Resonance — mechanical and electrical, conditions and applications

Question

What is resonance? Compare mechanical resonance (in SHM) with electrical resonance (in an LCR circuit). What is the condition for resonance in each case, and what happens to amplitude at resonance?

(JEE Main / NEET / CBSE Class 11 pattern)

Solution — Step by Step

Resonance occurs when a system is driven at its natural frequency — the amplitude of oscillation becomes maximum. Every oscillating system has a natural frequency; when the driving frequency matches it, energy transfer is most efficient.

flowchart TD
    A["Resonance"] --> B["Mechanical\n(spring-mass, pendulum)"]
    A --> C["Electrical\n(LCR circuit)"]
    B --> D["Condition:\nω_driving = ω₀ = √(k/m)"]
    C --> E["Condition:\nω_driving = ω₀ = 1/√(LC)"]
    D --> F["Amplitude maximum\n(limited by damping)"]
    E --> G["Current maximum\n(impedance minimum = R)"]
    F --> H["Analogy:\ndamping ↔ resistance\nmass ↔ inductance\nspring ↔ 1/capacitance"]

For a forced oscillator: $m\ddot{x} + b\dot{x} + kx = F_0\cos(\omega t)$

Natural frequency: $\omega_0 = \sqrt{k/m}$

At resonance ( $\omega = \omega_0$ ), the amplitude is:

A_{\text{max}} = \frac{F_0}{b\omega_0}

where $b$ is the damping coefficient. Less damping → sharper and taller resonance peak. With zero damping, amplitude would go to infinity (physically impossible — something would break).

For a series LCR circuit driven by AC voltage $V = V_0\sin(\omega t)$ :

Impedance: $Z = \sqrt{R^2 + (\omega L - 1/\omega C)^2}$

At resonance, $\omega L = 1/\omega C$ , so:

\omega_0 = \frac{1}{\sqrt{LC}}

At this frequency: $Z = R$ (minimum impedance), current is maximum: $I_{\text{max}} = V_0/R$ .

The circuit behaves as if the inductor and capacitor cancel each other out, leaving only the resistance.

Why This Works

In both cases, resonance is about impedance matching. At the natural frequency, the reactive components (mass/spring in mechanics, L/C in circuits) cancel each other’s effects. Energy oscillates freely between the two storage modes (kinetic ↔ potential, or magnetic ↔ electric), and the driving force only needs to overcome dissipation (friction or resistance).

The mechanical-electrical analogy is precise: mass ↔ inductance (both resist change), spring constant ↔ 1/capacitance (both store potential energy), damping ↔ resistance (both dissipate energy). Understanding one system means you understand the other.

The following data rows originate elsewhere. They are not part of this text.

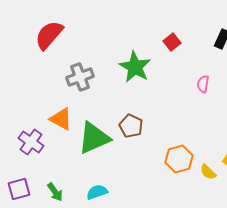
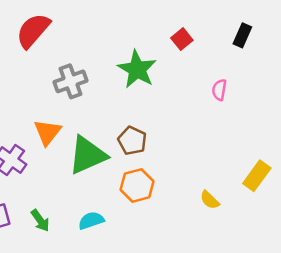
orange triangle: (61, 119) -> (48, 132), turned 40
orange hexagon: (179, 159) -> (137, 185), moved
yellow semicircle: (208, 172) -> (210, 200), moved

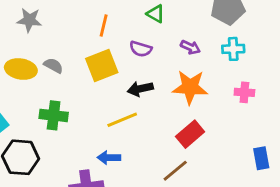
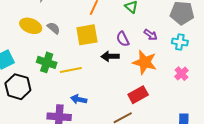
purple semicircle: (141, 49) -> (123, 39), moved, turned 35
pink cross: (244, 92) -> (181, 74), turned 32
yellow line: (122, 120) -> (71, 70), moved

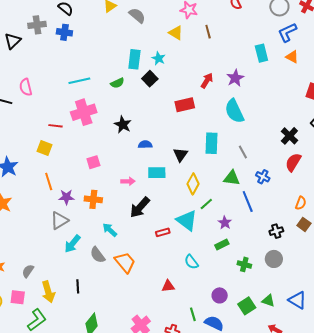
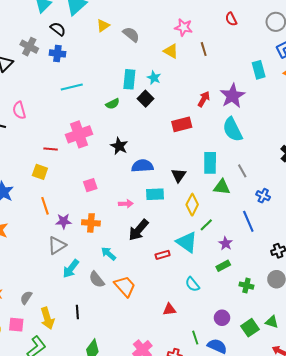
gray cross: (37, 25) -> (29, 47), turned 36
purple star: (235, 78) -> (233, 96), size x1.4
cyan line: (79, 81) -> (72, 87), moved
blue semicircle: (145, 145) -> (142, 166), size x1.5
green triangle: (232, 178) -> (222, 187), moved

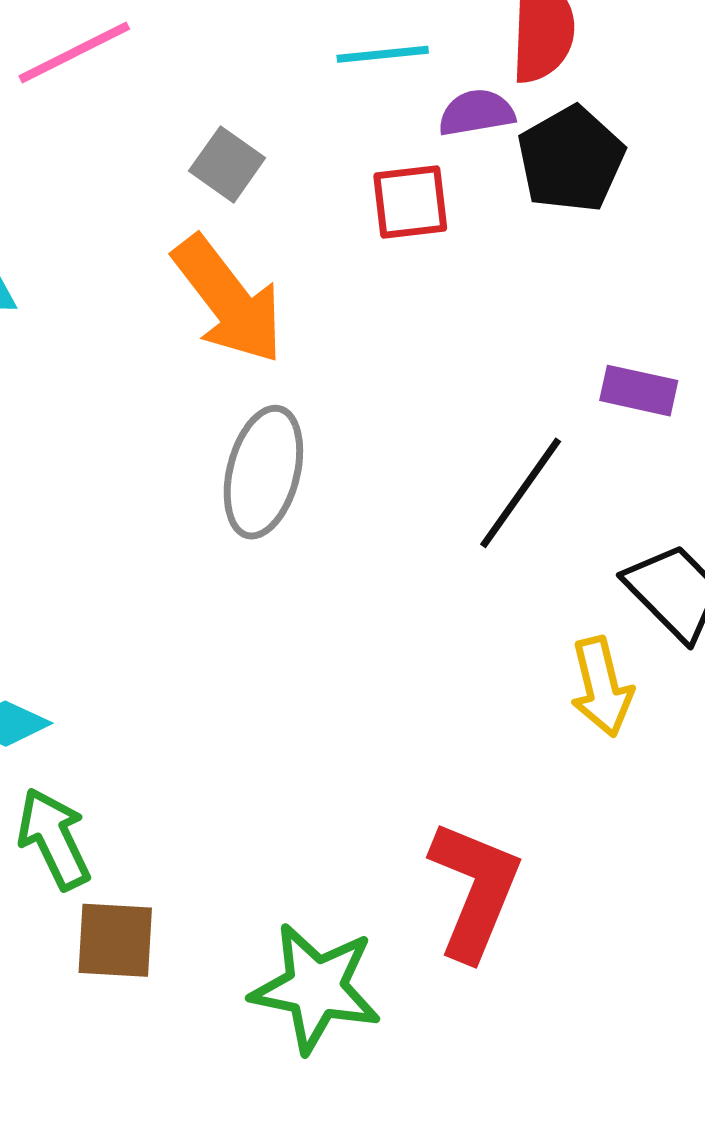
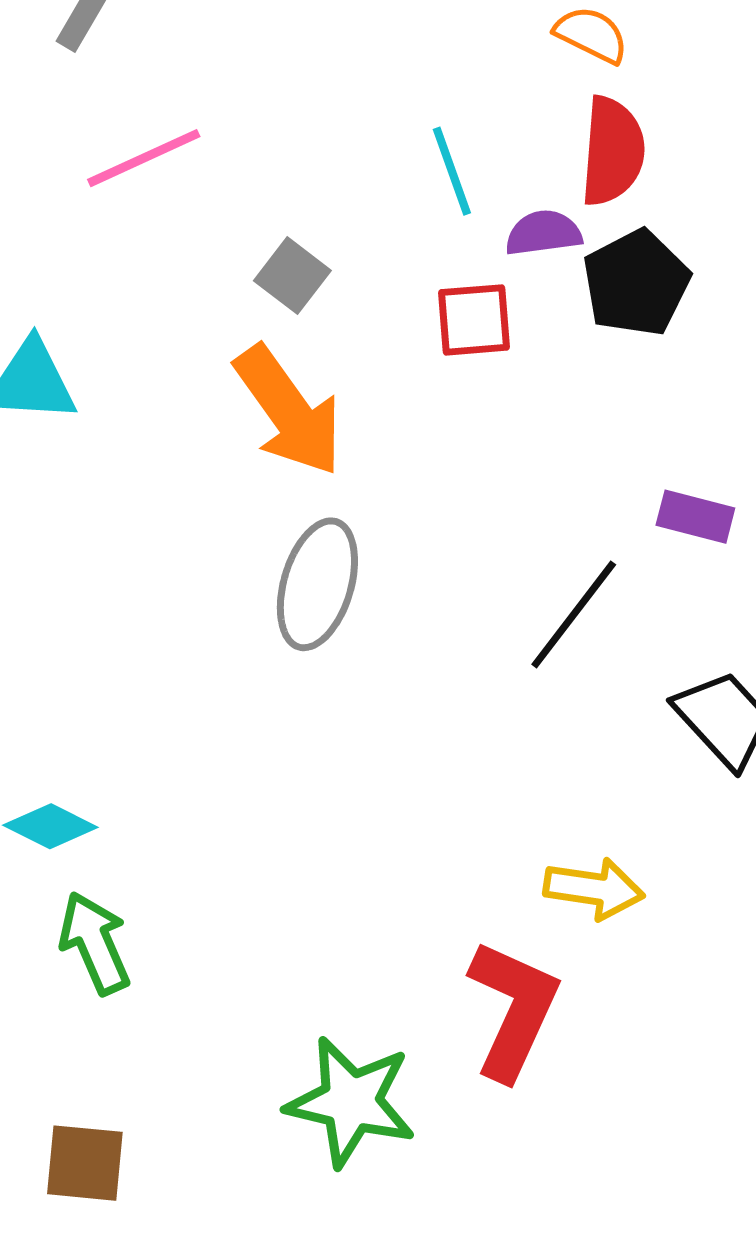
cyan line: (383, 54) -> (452, 171), turned 74
yellow arrow: (602, 687) -> (594, 889), moved, turned -70
brown square: (115, 940) -> (85, 1163), moved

Alternative Method — Quality Factor

The sharpness of resonance is measured by the quality factor $Q$ :

Q = \frac{\omega_0}{\Delta\omega} = \frac{\omega_0 L}{R} = \frac{1}{R}\sqrt{\frac{L}{C}}

Higher $Q$ means sharper resonance (narrow bandwidth). A radio tuner needs high $Q$ to select one station and reject nearby frequencies.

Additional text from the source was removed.